In my view, the most important reason to prefer 1-based indexing versus 0-based indexing is compatibility. For numerical work, some of the languages which I use or have used are Matlab, Mathematica, Maple and Fortran. These are all 1-indexed. (C is by nature 0-indexed because it is so close to machine architecture, but with a little bit of not-entirely-clean pointer manipulation, you can easily make 1-indexed arrays and matrices.) Obviously Python can't be compatible with these languages in a strict sense, but like most people who do some programming work, I've built up a library of my own commonly used routines specific to my work; in general it's a trivial matter to translate numerical routines from one language to the another if translation is just a matter of substituting of one set of syntactical symbols and function names for anther. However it can be damn tricky to convert 1-indexed code to 0-indexed code or visa versa without introducing any errors- believe me! (Yes it's possible to call nearly any language from nearly any other language these days so in theory you don't have to recode, but there are lots of reasons why often recoding is the preferable route.)

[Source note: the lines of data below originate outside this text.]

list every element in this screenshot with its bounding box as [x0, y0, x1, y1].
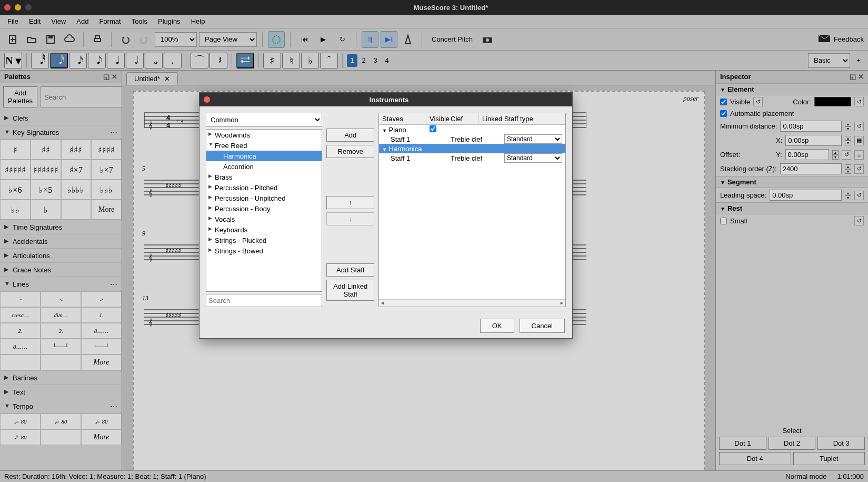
- table-row[interactable]: ▼ Piano: [379, 125, 565, 134]
- tree-category[interactable]: ▶Brass: [206, 172, 322, 182]
- caret-right-icon: ▶: [208, 131, 212, 136]
- caret-down-icon: ▼: [208, 142, 213, 147]
- tree-category[interactable]: ▶Percussion - Body: [206, 203, 322, 214]
- dialog-close-icon[interactable]: [204, 96, 210, 103]
- table-row[interactable]: Staff 1 Treble clef Standard: [379, 153, 565, 163]
- horizontal-scrollbar[interactable]: [379, 299, 565, 307]
- tree-category[interactable]: ▶Percussion - Unpitched: [206, 193, 322, 203]
- caret-right-icon: ▶: [208, 184, 212, 189]
- dialog-titlebar: Instruments: [199, 93, 572, 106]
- expand-icon[interactable]: ▼: [382, 128, 387, 133]
- tree-category[interactable]: ▼Free Reed: [206, 140, 322, 151]
- caret-right-icon: ▶: [208, 205, 212, 210]
- instrument-tree[interactable]: ▶Woodwinds ▼Free Reed Harmonica Accordio…: [206, 129, 322, 292]
- expand-icon[interactable]: ▼: [382, 147, 387, 152]
- ok-button[interactable]: OK: [480, 319, 514, 333]
- move-down-button[interactable]: ↓: [326, 212, 374, 225]
- caret-right-icon: ▶: [208, 173, 212, 179]
- tree-category[interactable]: ▶Woodwinds: [206, 130, 322, 140]
- staves-table: Staves Visible Clef Linked Staff type ▼ …: [378, 113, 566, 307]
- remove-instrument-button[interactable]: Remove: [326, 145, 374, 158]
- caret-right-icon: ▶: [208, 237, 212, 242]
- col-staves: Staves: [379, 113, 426, 124]
- table-row[interactable]: ▼ Harmonica: [379, 144, 565, 153]
- add-instrument-button[interactable]: Add: [326, 129, 374, 142]
- col-linked: Linked: [479, 113, 501, 124]
- add-linked-staff-button[interactable]: Add Linked Staff: [326, 280, 374, 301]
- col-staff-type: Staff type: [501, 113, 565, 124]
- instrument-category-select[interactable]: Common: [206, 113, 322, 127]
- caret-right-icon: ▶: [208, 215, 212, 221]
- col-visible: Visible: [426, 113, 447, 124]
- table-header: Staves Visible Clef Linked Staff type: [379, 113, 565, 125]
- tree-instrument-harmonica[interactable]: Harmonica: [206, 151, 322, 161]
- add-staff-button[interactable]: Add Staff: [326, 263, 374, 277]
- dialog-title: Instruments: [210, 96, 568, 104]
- tree-instrument-accordion[interactable]: Accordion: [206, 161, 322, 172]
- caret-right-icon: ▶: [208, 194, 212, 200]
- tree-category[interactable]: ▶Keyboards: [206, 224, 322, 235]
- instruments-dialog: Instruments Common ▶Woodwinds ▼Free Reed…: [199, 92, 573, 339]
- staff-type-select[interactable]: Standard: [504, 134, 562, 144]
- caret-right-icon: ▶: [208, 247, 212, 252]
- caret-right-icon: ▶: [208, 226, 212, 231]
- tree-category[interactable]: ▶Strings - Plucked: [206, 235, 322, 245]
- tree-category[interactable]: ▶Strings - Bowed: [206, 245, 322, 256]
- staff-type-select[interactable]: Standard: [504, 153, 562, 163]
- table-row[interactable]: Staff 1 Treble clef Standard: [379, 134, 565, 144]
- tree-category[interactable]: ▶Percussion - Pitched: [206, 182, 322, 193]
- col-clef: Clef: [447, 113, 479, 124]
- move-up-button[interactable]: ↑: [326, 196, 374, 209]
- tree-category[interactable]: ▶Vocals: [206, 214, 322, 224]
- cancel-button[interactable]: Cancel: [520, 319, 565, 333]
- visible-checkbox[interactable]: [430, 125, 436, 132]
- instrument-search-input[interactable]: [206, 294, 322, 307]
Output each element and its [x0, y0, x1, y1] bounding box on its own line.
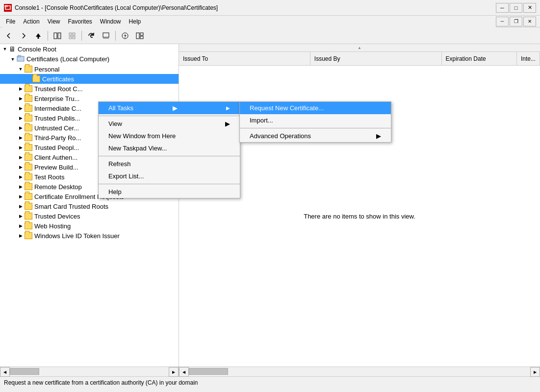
- expand-personal[interactable]: [17, 65, 25, 73]
- properties-button[interactable]: [133, 29, 147, 42]
- expand-trusted-root[interactable]: [17, 85, 25, 93]
- expand-cert-enrollment[interactable]: [17, 193, 25, 200]
- svg-rect-14: [140, 33, 143, 35]
- scroll-right-start-btn[interactable]: ◀: [179, 367, 189, 377]
- inner-close-button[interactable]: ✕: [523, 17, 536, 26]
- certificates-folder-icon: [32, 75, 40, 82]
- expand-client-authen[interactable]: [17, 153, 25, 161]
- up-button[interactable]: [31, 29, 45, 42]
- inner-minimize-button[interactable]: ─: [496, 17, 509, 26]
- ctx-new-taskpad[interactable]: New Taskpad View...: [99, 142, 240, 154]
- export-button[interactable]: [99, 29, 113, 42]
- maximize-button[interactable]: □: [510, 3, 522, 13]
- tree-smart-card-trusted[interactable]: Smart Card Trusted Roots: [0, 201, 179, 211]
- expand-smart-card-trusted[interactable]: [17, 202, 25, 210]
- menu-window[interactable]: Window: [96, 17, 125, 26]
- scroll-right-left-btn[interactable]: ▶: [169, 367, 179, 377]
- ctx-new-taskpad-label: New Taskpad View...: [108, 145, 167, 152]
- third-party-ro-icon: [25, 134, 32, 141]
- left-scroll-thumb[interactable]: [10, 368, 39, 375]
- expand-untrusted-cer[interactable]: [17, 124, 25, 132]
- ctx-all-tasks-arrow: ▶: [173, 104, 178, 112]
- windows-live-label: Windows Live ID Token Issuer: [34, 232, 120, 240]
- expand-remote-desktop[interactable]: [17, 183, 25, 191]
- right-scroll-track[interactable]: [189, 367, 530, 376]
- sub-advanced-ops-arrow: ▶: [376, 132, 381, 140]
- ctx-help-label: Help: [108, 188, 122, 196]
- bottom-scroll-container: ◀ ▶ ◀ ▶: [0, 367, 540, 376]
- sub-import[interactable]: Import...: [240, 114, 391, 126]
- tree-trusted-root[interactable]: Trusted Root C...: [0, 84, 179, 94]
- scroll-left-btn[interactable]: ◀: [0, 367, 10, 377]
- column-header: Issued To Issued By Expiration Date Inte…: [179, 52, 540, 66]
- menu-view[interactable]: View: [44, 17, 64, 26]
- expand-certs-local[interactable]: [9, 55, 17, 63]
- tree-console-root[interactable]: 🖥 Console Root: [0, 44, 179, 54]
- right-scroll[interactable]: ◀ ▶: [179, 367, 540, 376]
- expand-trusted-devices[interactable]: [17, 212, 25, 220]
- left-scroll[interactable]: ◀ ▶: [0, 367, 179, 376]
- sub-advanced-ops-label: Advanced Operations: [250, 132, 311, 140]
- expand-intermediate[interactable]: [17, 104, 25, 112]
- menu-file[interactable]: File: [2, 17, 19, 26]
- expand-web-hosting[interactable]: [17, 222, 25, 230]
- expand-enterprise-tru[interactable]: [17, 95, 25, 102]
- expand-trusted-peopl[interactable]: [17, 144, 25, 151]
- tree-web-hosting[interactable]: Web Hosting: [0, 221, 179, 231]
- expand-windows-live[interactable]: [17, 232, 25, 240]
- scroll-up-indicator[interactable]: ▲: [179, 44, 540, 52]
- ctx-new-window-label: New Window from Here: [108, 132, 176, 140]
- scroll-right-end-btn[interactable]: ▶: [530, 367, 540, 377]
- menu-favorites[interactable]: Favorites: [64, 17, 96, 26]
- show-hide-button[interactable]: [51, 29, 64, 42]
- menu-help[interactable]: Help: [125, 17, 145, 26]
- col-int[interactable]: Inte...: [517, 52, 540, 65]
- menu-action[interactable]: Action: [19, 17, 43, 26]
- console-root-label: Console Root: [18, 46, 56, 53]
- right-scroll-thumb[interactable]: [189, 368, 228, 375]
- title-bar-buttons: ─ □ ✕: [496, 3, 536, 13]
- ctx-help[interactable]: Help: [99, 186, 240, 198]
- help-button[interactable]: ?: [118, 29, 132, 42]
- svg-rect-17: [18, 55, 21, 57]
- back-button[interactable]: [2, 29, 16, 42]
- ctx-export-list-label: Export List...: [108, 172, 144, 180]
- ctx-refresh[interactable]: Refresh: [99, 158, 240, 170]
- col-issued-to[interactable]: Issued To: [179, 52, 310, 65]
- refresh-button[interactable]: [84, 29, 98, 42]
- tree-personal[interactable]: Personal: [0, 64, 179, 74]
- status-bar: Request a new certificate from a certifi…: [0, 376, 540, 388]
- left-scroll-track[interactable]: [10, 367, 169, 376]
- expand-preview-build[interactable]: [17, 163, 25, 171]
- sub-request-new[interactable]: Request New Certificate...: [240, 102, 391, 114]
- expand-test-roots[interactable]: [17, 173, 25, 181]
- expand-trusted-publis[interactable]: [17, 114, 25, 122]
- tree-certificates[interactable]: Certificates: [0, 74, 179, 84]
- expand-third-party-ro[interactable]: [17, 134, 25, 142]
- ctx-new-window[interactable]: New Window from Here: [99, 130, 240, 142]
- svg-text:?: ?: [124, 34, 127, 39]
- close-button[interactable]: ✕: [523, 3, 536, 13]
- inner-maximize-button[interactable]: ❐: [510, 17, 522, 26]
- col-expiry[interactable]: Expiration Date: [442, 52, 517, 65]
- tree-windows-live[interactable]: Windows Live ID Token Issuer: [0, 231, 179, 241]
- left-panel[interactable]: 🖥 Console Root Certificates (Local Compu…: [0, 44, 179, 367]
- sub-request-new-label: Request New Certificate...: [250, 104, 324, 112]
- expand-console-root[interactable]: [1, 45, 9, 53]
- sub-advanced-ops[interactable]: Advanced Operations ▶: [240, 130, 391, 142]
- main-container: 🖥 Console Root Certificates (Local Compu…: [0, 44, 540, 367]
- ctx-all-tasks[interactable]: All Tasks ▶: [99, 102, 240, 114]
- ctx-view[interactable]: View ▶: [99, 118, 240, 130]
- toolbar: ?: [0, 27, 540, 44]
- ctx-sep-1: [99, 116, 240, 116]
- minimize-button[interactable]: ─: [496, 3, 509, 13]
- forward-button[interactable]: [17, 29, 30, 42]
- col-issued-by[interactable]: Issued By: [310, 52, 442, 65]
- trusted-publis-icon: [25, 115, 32, 122]
- untrusted-cer-icon: [25, 124, 32, 131]
- ctx-export-list[interactable]: Export List...: [99, 170, 240, 182]
- certificates-label: Certificates: [42, 75, 74, 83]
- tree-certs-local[interactable]: Certificates (Local Computer): [0, 54, 179, 64]
- tree-trusted-devices[interactable]: Trusted Devices: [0, 211, 179, 221]
- view-button[interactable]: [65, 29, 79, 42]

You aren't the first to raise this issue. I wouldn't mind if the user had the option, but then I again I tend to prefer the flag-for-every-feature approach which others who have more computing experience than me have said leads to problems due to the presence of many different ways to do things and unforseen interaction.s I could definitely see the coding advantage in dealing with implementing algorithms that uses notation that is already 1-based. I have come across this myself -- in fact just yesterday when I was coding up the Pade approximation to the matrix exponential using the pseudo-code algorithm given by Golub and Van Loan in their "Matrix Computations" book. It seems to me like it would be a lot of work to add this feature back into the code now (there would be a million places to look for places where the code inherently assumes 0-based indexing). It would also, as you mention, be inconsistent with Python. A general approach would be to inherit from the UserArray for your codes and reimplement the __getitem__ and __getslice__ commands. Your objects should still be able to be passed to many of the routines which expect arrays (because under the covers one of the first things the array_from_object C-code does is check to see if the object has an __array__ method and calls it). Note that this will not copy data around so there is minimal overhead. But, you would have to take care to wrap the returned object back into an array_object. (Maybe something could be done here...Hmmm.)

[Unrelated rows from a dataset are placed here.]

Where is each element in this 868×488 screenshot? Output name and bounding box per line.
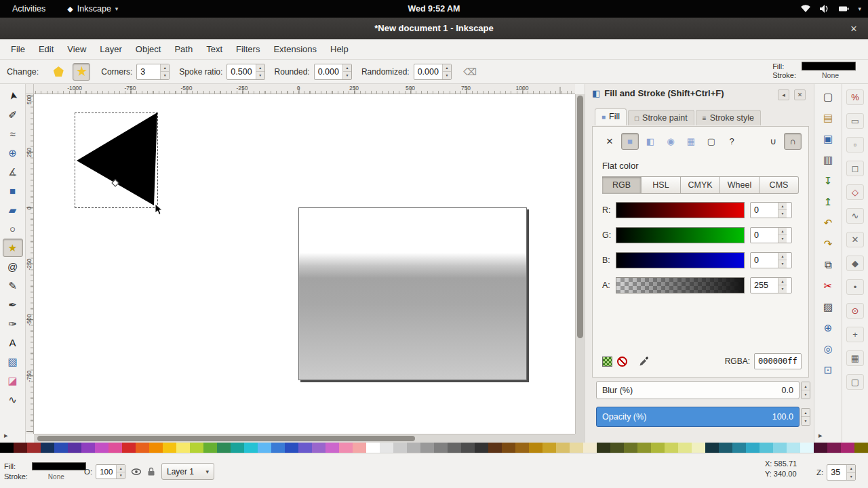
polygon-mode-button[interactable] <box>50 63 67 81</box>
import-button[interactable]: ↧ <box>818 172 837 189</box>
eraser-tool-button[interactable]: ◪ <box>3 371 23 390</box>
opacity-steppers[interactable]: ▲ ▼ <box>801 408 810 426</box>
palette-swatch[interactable] <box>719 443 732 453</box>
corners-spinbox[interactable]: 3 ▲ ▼ <box>136 64 170 80</box>
layer-lock-toggle[interactable] <box>145 466 157 478</box>
menu-file[interactable]: File <box>4 39 32 59</box>
snap-path-intersections-button[interactable]: ✕ <box>846 232 864 247</box>
spin-up-icon[interactable]: ▲ <box>778 253 787 261</box>
spin-down-icon[interactable]: ▼ <box>117 472 125 479</box>
horizontal-scrollbar-thumb[interactable] <box>37 436 415 441</box>
menu-path[interactable]: Path <box>167 39 199 59</box>
color-tab-cms[interactable]: CMS <box>760 176 799 194</box>
print-button[interactable]: ▥ <box>818 151 837 168</box>
vertical-scrollbar-thumb[interactable] <box>577 96 583 338</box>
toolbox-expander[interactable]: ▸ <box>0 431 8 440</box>
zoom-spinbox[interactable]: 35 ▲ ▼ <box>827 464 856 481</box>
copy-button[interactable]: ⧉ <box>818 256 837 273</box>
tab-stroke-style[interactable]: ≡ Stroke style <box>696 110 761 125</box>
canvas[interactable] <box>34 94 575 434</box>
red-slider[interactable] <box>616 202 745 218</box>
menu-extensions[interactable]: Extensions <box>267 39 323 59</box>
snap-cusp-nodes-button[interactable]: ◆ <box>846 256 864 271</box>
spin-up-icon[interactable]: ▲ <box>778 203 787 211</box>
ellipse-tool-button[interactable]: ○ <box>3 220 23 238</box>
menu-layer[interactable]: Layer <box>93 39 129 59</box>
blur-slider[interactable]: Blur (%) 0.0 <box>596 381 800 399</box>
paint-linear-gradient-button[interactable]: ◧ <box>642 133 659 150</box>
palette-swatch[interactable] <box>692 443 705 453</box>
spin-up-icon[interactable]: ▲ <box>161 64 169 73</box>
fill-rule-nonzero-button[interactable]: ∩ <box>784 133 802 150</box>
paste-button[interactable]: ▨ <box>818 298 837 315</box>
palette-swatch[interactable] <box>515 443 529 453</box>
palette-swatch[interactable] <box>420 443 434 453</box>
spoke-ratio-spinbox[interactable]: 0.500 ▲ ▼ <box>226 64 264 80</box>
menu-object[interactable]: Object <box>129 39 168 59</box>
selector-tool-button[interactable]: ➤ <box>2 84 24 107</box>
spin-down-icon[interactable]: ▼ <box>256 72 264 79</box>
palette-swatch[interactable] <box>149 443 163 453</box>
palette-swatch[interactable] <box>583 443 597 453</box>
palette-swatch[interactable] <box>827 443 841 453</box>
dock-close-button[interactable]: ✕ <box>794 89 806 100</box>
palette-swatch[interactable] <box>488 443 502 453</box>
palette-swatch[interactable] <box>353 443 366 453</box>
palette-swatch[interactable] <box>705 443 719 453</box>
palette-swatch[interactable] <box>637 443 651 453</box>
box3d-tool-button[interactable]: ▰ <box>3 201 23 219</box>
palette-swatch[interactable] <box>244 443 258 453</box>
palette-swatch[interactable] <box>746 443 760 453</box>
tab-stroke-paint[interactable]: □ Stroke paint <box>628 110 694 125</box>
dock-float-button[interactable]: ◂ <box>778 89 789 100</box>
palette-swatch[interactable] <box>231 443 244 453</box>
paint-swatch-button[interactable]: ▢ <box>703 133 720 150</box>
spin-down-icon[interactable]: ▼ <box>161 72 169 79</box>
pencil-tool-button[interactable]: ✎ <box>3 277 23 295</box>
palette-swatch[interactable] <box>68 443 81 453</box>
slider-spinbox[interactable]: 0 ▲ ▼ <box>750 202 792 218</box>
spin-steppers[interactable]: ▲ ▼ <box>442 64 451 79</box>
palette-swatch[interactable] <box>760 443 773 453</box>
pattern-swatch-icon[interactable] <box>602 357 612 367</box>
palette-swatch[interactable] <box>298 443 312 453</box>
snap-bbox-edges-button[interactable]: ▫ <box>846 137 864 152</box>
snap-toggle-button[interactable]: % <box>846 89 864 105</box>
palette-swatch[interactable] <box>27 443 41 453</box>
palette-swatch[interactable] <box>258 443 271 453</box>
spin-steppers[interactable]: ▲ ▼ <box>778 203 787 218</box>
spiral-tool-button[interactable]: @ <box>3 258 23 276</box>
zoom-page-button[interactable]: ⊡ <box>818 361 837 378</box>
palette-swatch[interactable] <box>203 443 217 453</box>
spin-up-icon[interactable]: ▲ <box>847 465 855 473</box>
palette-swatch[interactable] <box>176 443 190 453</box>
spin-steppers[interactable]: ▲ ▼ <box>342 64 351 79</box>
menu-view[interactable]: View <box>60 39 93 59</box>
rectangle-tool-button[interactable]: ■ <box>3 182 23 200</box>
palette-swatch[interactable] <box>271 443 285 453</box>
palette-swatch[interactable] <box>122 443 136 453</box>
calligraphy-tool-button[interactable]: ✑ <box>3 314 23 333</box>
color-tab-hsl[interactable]: HSL <box>642 176 681 194</box>
palette-swatch[interactable] <box>800 443 814 453</box>
fill-color-swatch[interactable] <box>32 462 86 470</box>
palette-swatch[interactable] <box>190 443 203 453</box>
zoom-drawing-button[interactable]: ◎ <box>818 340 837 357</box>
spin-up-icon[interactable]: ▲ <box>117 465 125 472</box>
activities-button[interactable]: Activities <box>8 3 50 15</box>
vertical-ruler[interactable]: 500 250 0 -250 -500 -750 <box>26 94 34 434</box>
opacity-spinbox[interactable]: 100 ▲ ▼ <box>96 464 125 479</box>
menu-filters[interactable]: Filters <box>229 39 267 59</box>
node-tool-button[interactable]: ✐ <box>3 106 23 124</box>
spin-up-icon[interactable]: ▲ <box>256 64 264 73</box>
palette-swatch[interactable] <box>542 443 556 453</box>
spin-up-icon[interactable]: ▲ <box>343 64 351 73</box>
palette-swatch[interactable] <box>732 443 746 453</box>
palette-swatch[interactable] <box>814 443 827 453</box>
spin-down-icon[interactable]: ▼ <box>778 235 787 243</box>
palette-swatch[interactable] <box>380 443 393 453</box>
palette-swatch[interactable] <box>461 443 475 453</box>
star-tool-button[interactable]: ★ <box>3 239 23 257</box>
spin-steppers[interactable]: ▲ ▼ <box>160 64 169 79</box>
spin-steppers[interactable]: ▲ ▼ <box>778 253 787 268</box>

By the way, what is leave-last-one-out slicing? Is it a[:-1] or is it a[0,...] or is it something else?
I meant the fact that a[3:6] returns elements a[3], a[4], a[5] but NOT a[6]. I'm sorry for using my own poorly-worded term. I can't remember what other Pythonistas call it.

Eric brought up the point of one-offset arrays which can be relatively easily created with UserArrays. This led me to some thinking about why UserArrays are not more often used. I think one of the biggest reasons is that most of the functions can take UserArrays but returned the basic array type upon completion. So, you end up having to continually construct your UserArrays. Are there other reasons people have thought of? So, here's a suggestion: Why don't we modify PyArray_Return to return an object of the same class as one of the arguments which was passed if the class defines an __array__ method. Which argument to pick and how this would be implemented without changing old code is an interesting question. Assuming it were possible to cause PyArray_Return to do such a thing, would this be a bad idea? Sincrely, Tried-to-use-Matrix-objects-but-always-resort-to-dot(x,x) Travis Oliphant

This led me to some thinking about why UserArrays are not more often used.
I think one of the biggest reasons is that most of the functions can take UserArrays but returned the basic array type upon completion. So, you end up having to continually construct your UserArrays.
Exactly.
Are there other reasons people have thought of?
Performance, in some cases. Or passing objects to C routines that expect plain arrays. But the function issue is certainly the major one.
So, here's a suggestion:
Why don't we modify PyArray_Return to return an object of the same class as one of the arguments which was passed if the class defines an __array__ method.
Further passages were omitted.